Les premières applications cliniques de l’IA devraient d’abord concerner l’imagerie médicale.

  • Pour le radiologue, le nombre d’images analysées par une machine intelligente dépasse les capacités humaines, mais la machine intelligente ne peut répondre que sur ce qu’elle a déjà vu.
  • En médecine nucléaire, les caractéristiques de la tumeur tels que son volume métabolique, le niveau maximal et l’hétérogénéité de la fixation du traceur, mais aussi de multiples autres paramètres avant traitement ainsi que la définition de la réponse au traitement, nécessitent d’établir des prérequis et de les valider dans des études cliniques.

Pour le diagnostic histo-pathologique du lymphome, les algorithmes pourraient permettre de guider et valider l’expertise du pathologiste, à condition de connaître toutes les données nécessaires à une conclusion cohérente avec la clinique.

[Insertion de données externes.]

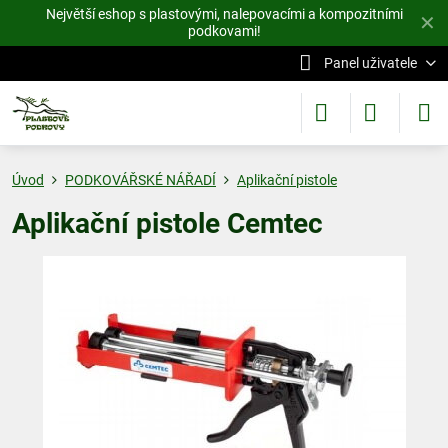
Největší eshop s plastovými, nalepovacími a kompozitními
✕
podkovami!
Panel uživatele
Úvod
PODKOVÁŘSKÉ NÁŘADÍ
Aplikační pistole
Aplikační pistole Cemtec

Les essais cliniques nécessaires au développement des nouveaux médicaments, intègrent le rapport bénéfice-risque et les événements indésirables attendus; est ce que l’IA sera à même d’intégrer les effets secondaires inattendus? Permettra-t-elle de générer des bras synthétiques de traitement standard permettant de comparer son efficacité à un traitement expérimental visant ainsi à limiter dans les essais randomisés l’exposition de la moitié de la cohorte de patients à un traitement dont la toxicité et l’activité a déjà été démontrée?

Les applications de l’IA en santé sont réelles comme par exemple un programme personnalisé de dépistage du cancer du sein, le développement d’objets médicaux intelligents. L’imagerie médicale et la dermatologie sont des disciplines pour lesquelles prochainement, l’IA devrait pouvoir aider les humains dans leurs tâches. Par contre, pour les lymphomes, l’IA est à un stade préliminaire pour définir ses modalités d’utilisation, les contraintes et les limites, avant de trouver sa place dans les soins courants. Les essais cliniques intégrant l’IA pourraient contribuer à son développement, dans un avenir relativement proche.

Des freins culturels et législatifs justifient un débat politique, juridique et éthique. Les questions éthiques de l’intelligence artificielle en santé et la protection des données sont régies par la loi de bioéthique, mais les professionnels de santé utilisant des algorithmes seront-ils à même d’assurer au patient la garantie humaine et l’explicabilité des résultats. Plutôt qu’une délégation des tâches à la machine intelligente, une assistance de l’humain par l’IA pourrait permettre avec la machine un nouvel équilibre entre le patient et les soignants, et faire évoluer un couple homme – machine vers de réelles applications.